Dans le premier cas, le prévenu choisit librement son avocat et le rémunère lui-même. Dans la seconde hypothèse, l'autorité désigne au prévenu un défenseur, rétribué par l'État - à tout le moins provisoirement -, dans la mesure où la sauvegarde des droits de l'intéressé le requiert (arrêt 1B_517/2021 du 5 octobre 2021 consid. 2.2). En cas de défense obligatoire, l'autorité intervient lorsque le prévenu, malgré l'invitation de la direction de la procédure, ne désigne pas de défenseur privé (art. 132 al. 1 let. a ch. 1 CPP) ou lorsque le mandat est retiré au défenseur privé ou que celui-ci a décliné le mandat et que le prévenu n'a pas désigné un nouveau défenseur dans le délai imparti (art. 132 al. 1 let. a ch. 2 CPP). 
Une défense d'office est aussi ordonnée lorsque le prévenu ne dispose pas des moyens nécessaires et que l'assistance d'un défenseur est justifiée pour sauvegarder ses intérêts (art. 132 al. 1 let. b CPP; arrêts 1B_294/2019 du 11 septembre 2019 consid. 2.1; 1B_461/2016 du 9 février 2017 consid. 2.1.2), cette seconde condition étant réalisée en cas de défense obligatoire (arrêts 1B_212/2018 du 30 août 2018 consid. 4.2; 1B_461/2016 du 9 février 2017 consid. 2.2.2). L'art. 132 al. 1 let. b CPP s'applique aussi à des cas de défense obligatoire autres que ceux de la lettre a, notamment lorsque le prévenu, qui disposait jusqu'alors d'un défenseur de choix, voit sa situation financière évoluer au point de ne plus disposer des moyens nécessaires à la rémunération de celui-ci (arrêts 1B_294/2019 du 11 septembre 2019 consid. 2.1; 1B_392/2017 du 14 décembre 2017 consid. 2.1 et l'arrêt cité). 

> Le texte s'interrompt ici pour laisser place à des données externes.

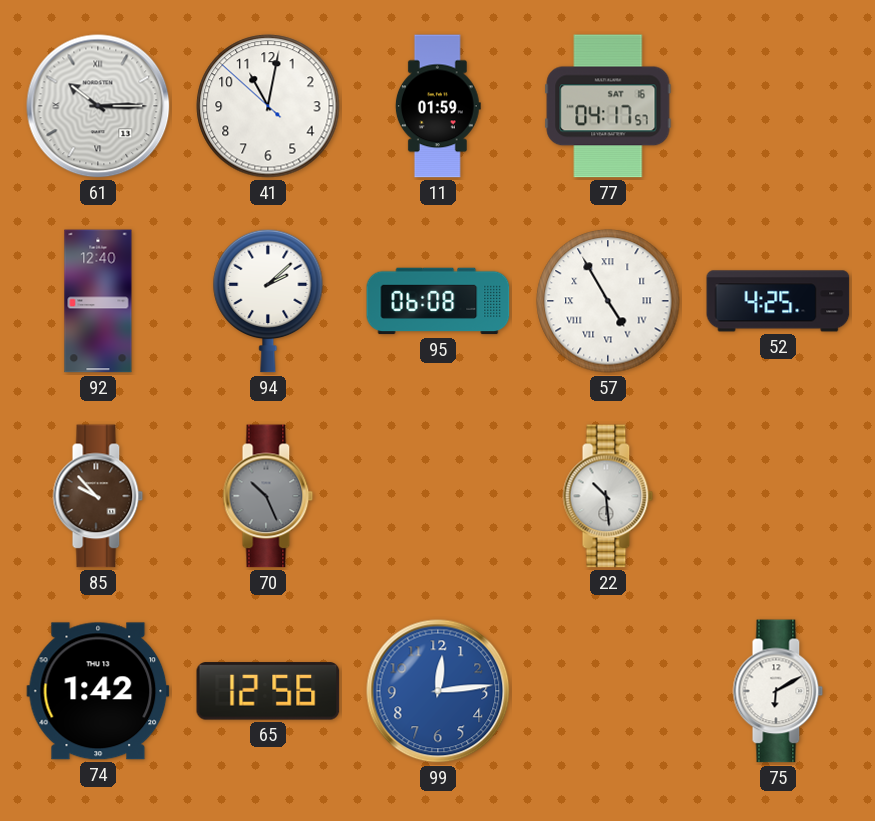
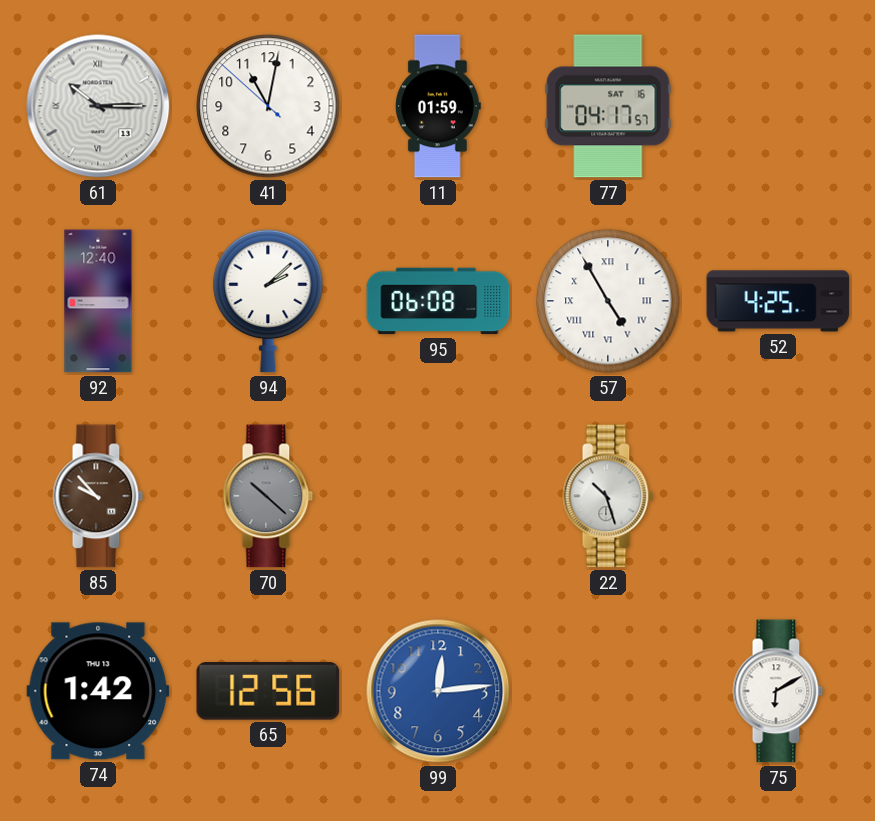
70: 10:26 -> 10:22
22: 10:29 -> 10:27
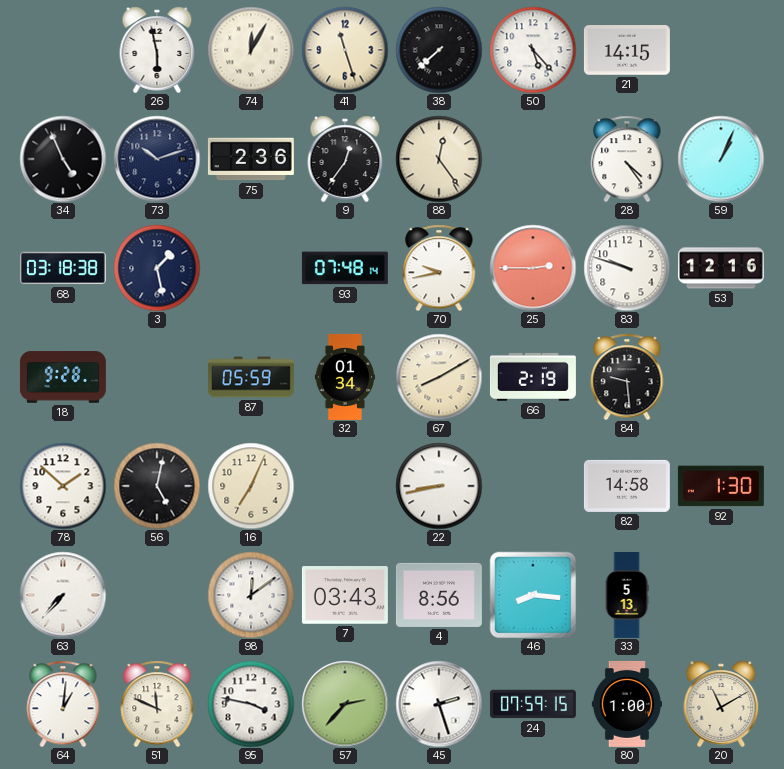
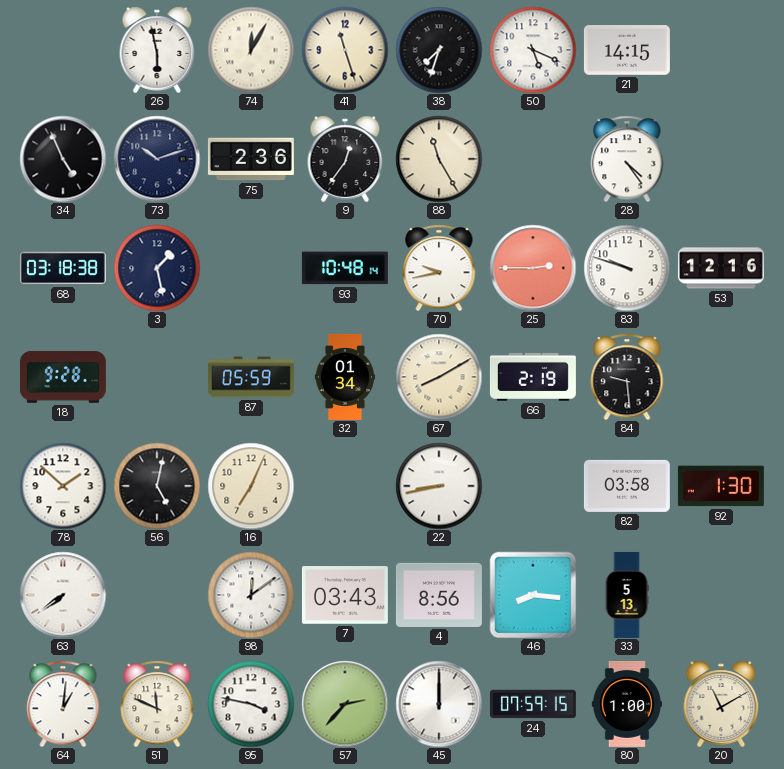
38: 7:38 -> 7:33
50: 5:23 -> 5:19
88: 12:24 -> 11:25
59: 1:04 -> none
93: 07:48 -> 10:48
82: 14:58 -> 03:58
63: 7:37 -> 7:39
45: 2:27 -> 12:00
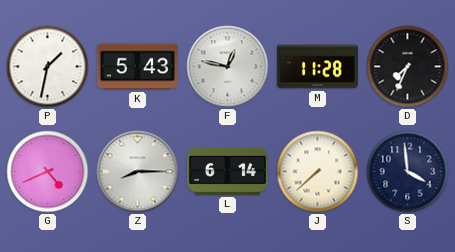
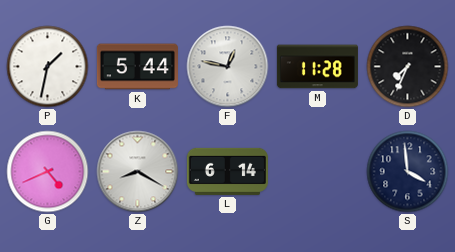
K: 5:43 -> 5:44
Z: 8:15 -> 8:20
J: 7:38 -> none
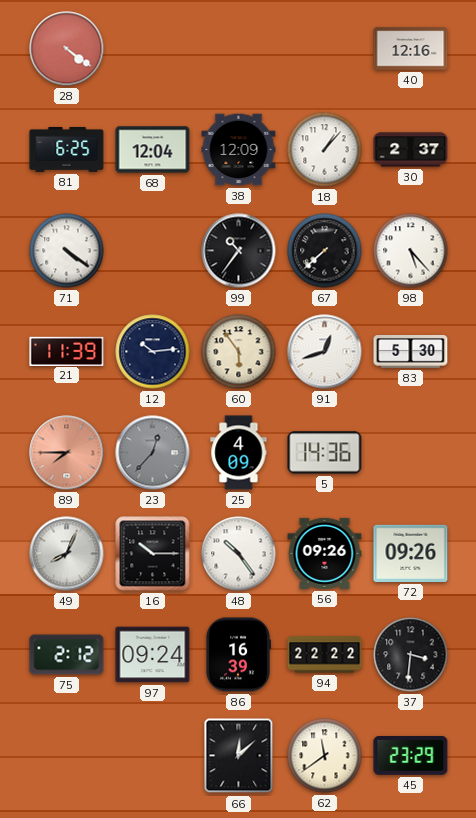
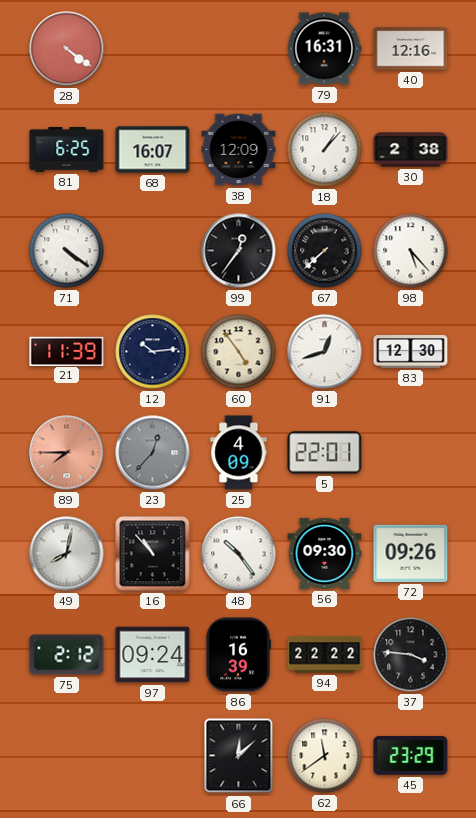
79: none -> 16:31
68: 12:04 -> 16:07
30: 2:37 -> 2:38
99: 10:36 -> 12:36
60: 5:54 -> 4:54
83: 5:30 -> 12:30
5: 14:36 -> 22:01
49: 8:04 -> 8:02
16: 10:15 -> 10:53
56: 09:26 -> 09:30
37: 3:31 -> 3:46
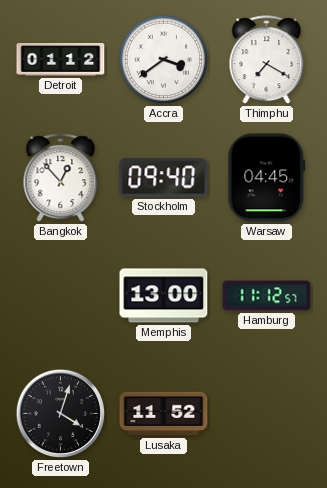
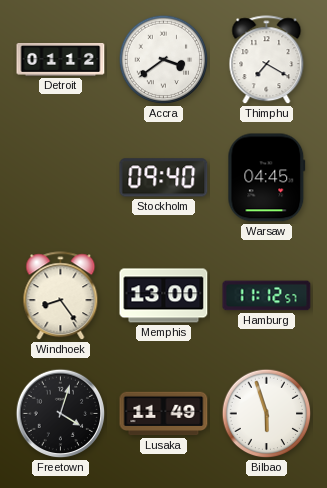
Bangkok: 12:53 -> none
Windhoek: none -> 8:24
Lusaka: 11:52 -> 11:49
Bilbao: none -> 5:57
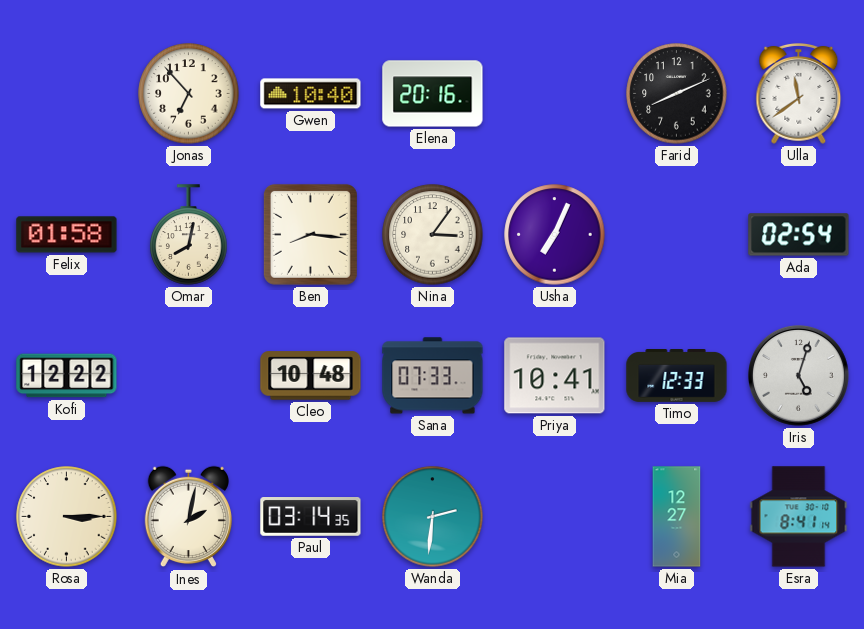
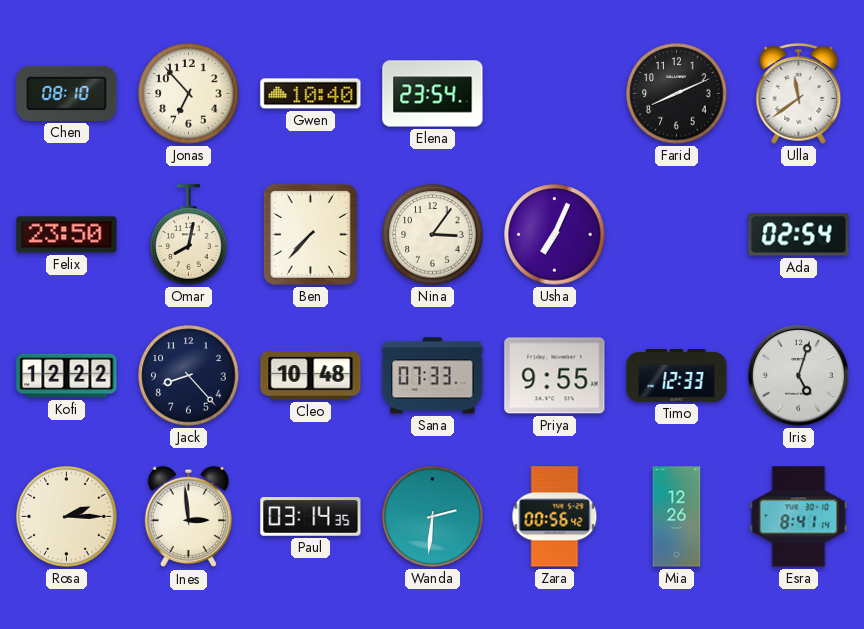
Chen: none -> 08:10
Elena: 20:16 -> 23:54
Felix: 01:58 -> 23:50
Ben: 8:16 -> 7:37
Jack: none -> 8:23
Priya: 10:41 -> 9:55
Rosa: 3:15 -> 2:15
Ines: 2:02 -> 2:59
Zara: none -> 00:56
Mia: 12:27 -> 12:26
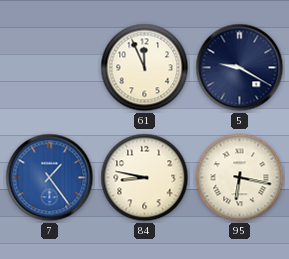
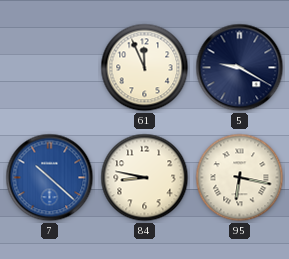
7: 1:24 -> 10:22
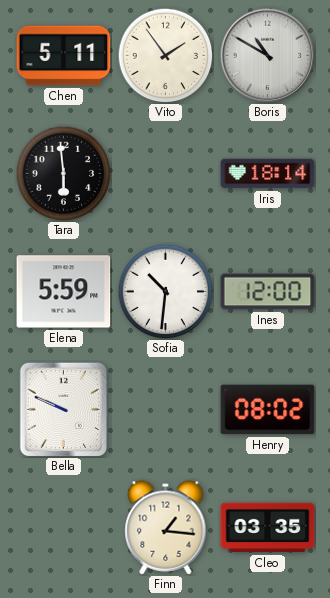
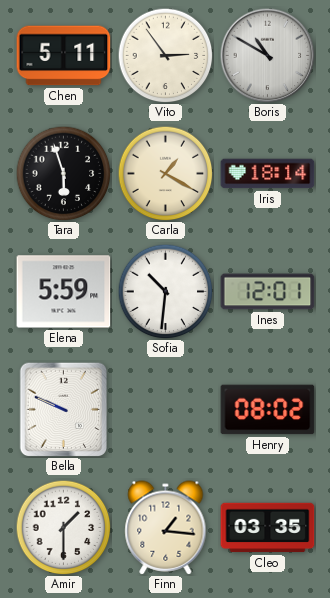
Vito: 1:54 -> 2:54
Tara: 5:59 -> 5:57
Carla: none -> 1:20
Ines: 12:00 -> 12:01
Amir: none -> 1:30
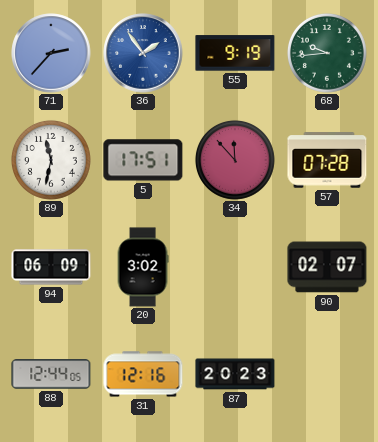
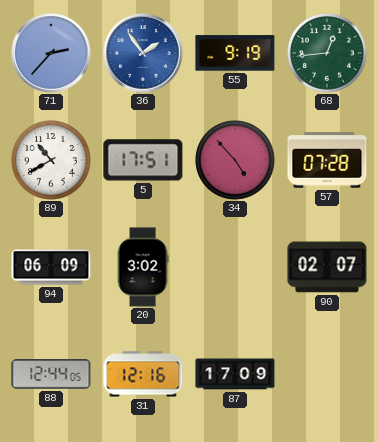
68: 9:44 -> 12:44
89: 11:32 -> 10:40
34: 11:53 -> 4:53
87: 20:23 -> 17:09
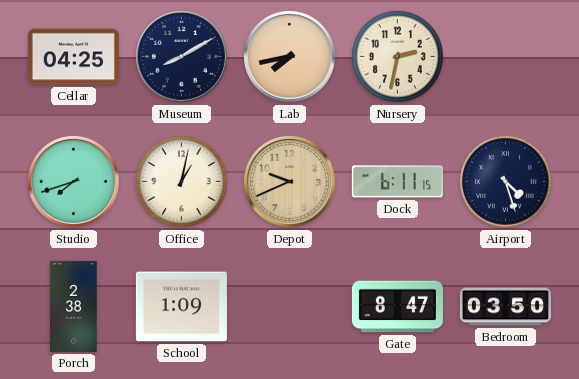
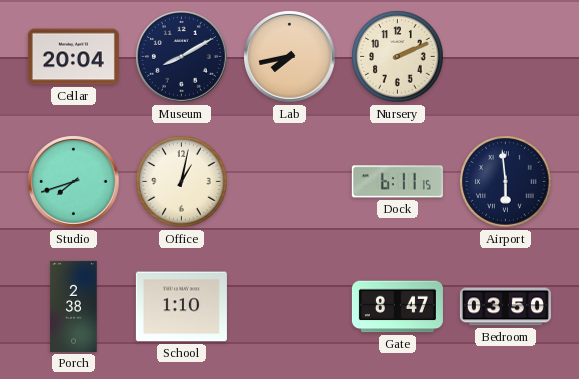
Cellar: 04:25 -> 20:04
Nursery: 2:32 -> 2:11
Depot: 9:41 -> none
Airport: 4:27 -> 5:59
School: 1:09 -> 1:10
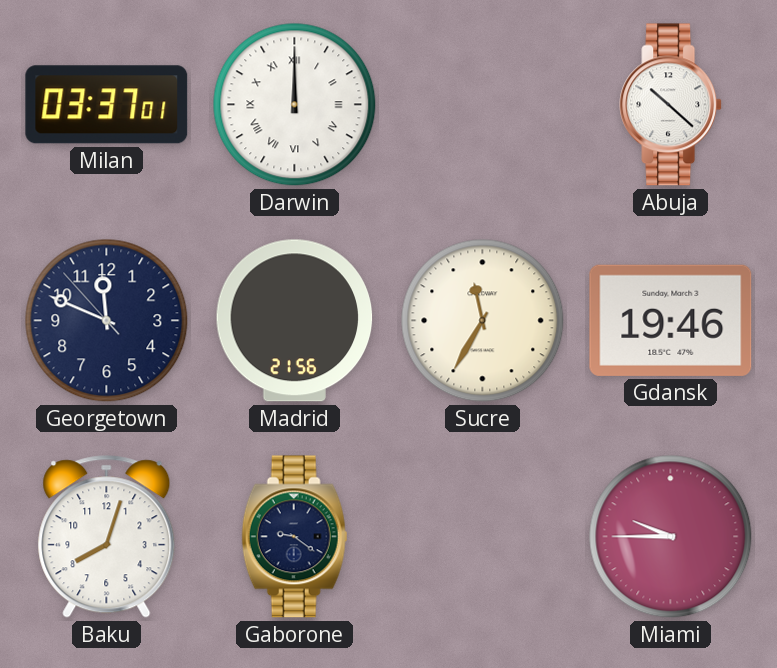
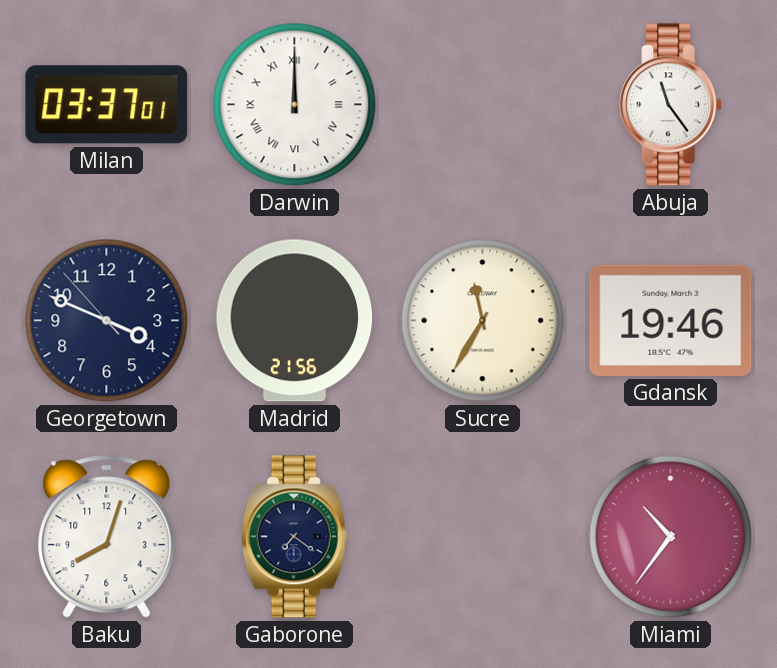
Abuja: 10:22 -> 11:24
Georgetown: 11:48 -> 3:48
Gaborone: 9:21 -> 7:21
Miami: 9:45 -> 10:36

Selon la jurisprudence, une personne est indigente lorsqu'elle n'est pas en mesure d'assumer les frais de la procédure sans porter atteinte au minimum nécessaire à son entretien et à celui de sa famille (ATF 144 III 531 consid. 4.1; 141 III 369 consid. 4.1; 135 I 221 consid. 5.1). Pour déterminer l'indigence, il convient de prendre en considération l'ensemble de la situation financière du requérant au moment où la demande est présentée. Il y a lieu de mettre en balance, d'une part, la totalité des ressources effectives du requérant et, d'autre part, l'ensemble de ses engagements financiers (ATF 135 I 221 consid. 5.1). 
Pour déterminer les charges d'entretien, il convient de se fonder sur le minimum vital du droit des poursuites augmenté d'un certain pourcentage, auquel il sied d'ajouter le loyer, les dettes d'impôts échues, y compris les arriérés d'impôts, pour autant qu'elles soient effectivement payées, la prime d'assurance maladie obligatoire et les frais de transport nécessaires à l'acquisition du revenu, qui sont établis par pièces. L'autorité compétente doit éviter de procéder de façon trop schématique afin de pouvoir prendre en considération tous les éléments importants du cas particulier. Elle peut certes partir du minimum vital du droit des poursuites, mais elle doit tenir compte de manière suffisante des données individuelles en présence et prendre en considération l'ensemble de la situation financière du requérant pour vérifier si l'indigence alléguée existe ou non (ATF 135 I 221 consid. 5.1). 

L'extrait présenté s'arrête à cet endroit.